Now we need to check that the expectation is 0 (that it is unbiased for $\mathcal V$).

\[\begin{align} \mathbb E(M(Y_i, \mathcal V_0)) & = \mathbb E \Big[ (Y_i - \widehat{\mathcal V}) \frac{ C_{d,i} }{ \pi_{d,i} } \Big] \\ & = \mathbb E \Big[ Y_i \frac{ C_{d,i} }{ \pi_{d,i} } \Big] -\mathbb E \Big[ \widehat{\mathcal V} \frac{ C_{d,i} }{ \pi_{d,i} } \Big] \\ & = \mathbb E(Y^*(d)) - \mathcal V_0 \\ & = \mathcal V(d) - \mathcal V_0 \end{align}\]

In order for this expectation to be 0, we need $\mathcal V(d) = \mathcal V_0$, which is what we wanted. Thus we have consistency and asymptotic normality. Now we need to find the asymptotic variance.

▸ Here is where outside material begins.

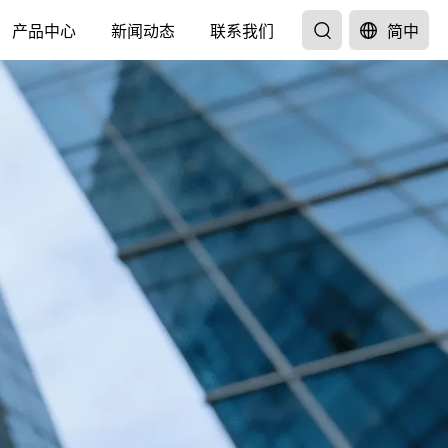
产品中心
新闻动态
联系我们
简中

From the first order Taylor expansion, the sandwich formula says that the variance will be

\[\Sigma = \mathbb E\Big[ \frac{ \partial M(Y_i, \mathcal V(d)) }{\partial \mathcal V(D)} \Big]^{-1} \mathbb E \Big[ M(Y, \mathcal V(d)) M(Y, \mathcal V(d)) ^T \Big] \mathbb E\Big[ \frac{ \partial M(Y_i, \mathcal V(d)) }{\partial \mathcal V(D)} \Big]^{-T}.\]

Notice that in this case we are working with scalars. Now we can work out each piece.

\[\begin{align} \frac{\partial M(Y_i, \mathcal V(d)) }{\partial \mathcal V(D)} & = \frac{ \partial }{\partial \mathcal V(d)} \frac{ C_d Y }{ \pi_{d,1})H_1 } - \frac{ C_d \mathcal V(d) }{ \pi_{d,1})H_1 } \\ & = -\frac{ C_{d} }{ \pi_{d,1}(H_1) } \\ \\ E\Big[ \frac{ \partial M(Y_i, \mathcal V(d)) }{\partial \mathcal V(D)} \Big] & = E\Big[ -\frac{ C_{d} }{ \pi_{d,1}(H_1) } \Big] \\ & = -1 \end{align}\]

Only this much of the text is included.